Example: If our ternary form is x^3+y^3+z^3, then the corresponding ordered pair (S,T) is (0,1). Furthermore, the class number of the cubic form x1^3 + ... + xn^3 is 1 for any n (exercise for the reader), so in particular any integral ternary cubic form with invariants (S,T) = (0,1) is equivalent to x^3+y^3+z^3 over the integers. Thus, such a form has the property that a, b, and c can each be represented as sums of three (possibly negative) cubes. For instance, the cubic form

3x^3 + 2y^3 + z^3 - 3x^2y - 42y^2z + 12z^2x - 3xy^2 + 66yz^2 + 12zx^2 + 24xyz

has (S,T) = (0,1), and corresponds to the representations 3 = 4^3 + 4^3 - 5^3, 2 = -5^3 - 6^3 + 7^3, 1 = 10^3 + 9^3 - 12^3.
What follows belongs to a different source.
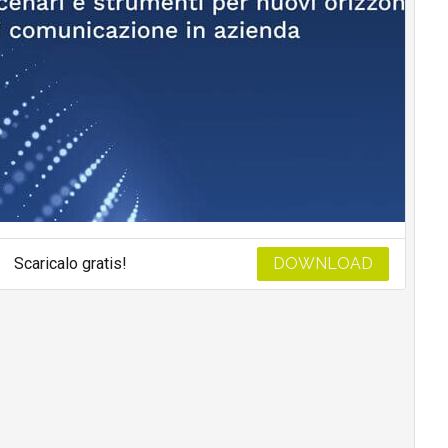
Scaricalo gratis!
DOWNLOAD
j-invariant: The j-invariant can be expressed in terms of S and T by the formula j = 1728*(4S)^3/((4S)^3 - T^2). This provides a way to calculate the j-invariant of a cubic curve, even if it has no rational points.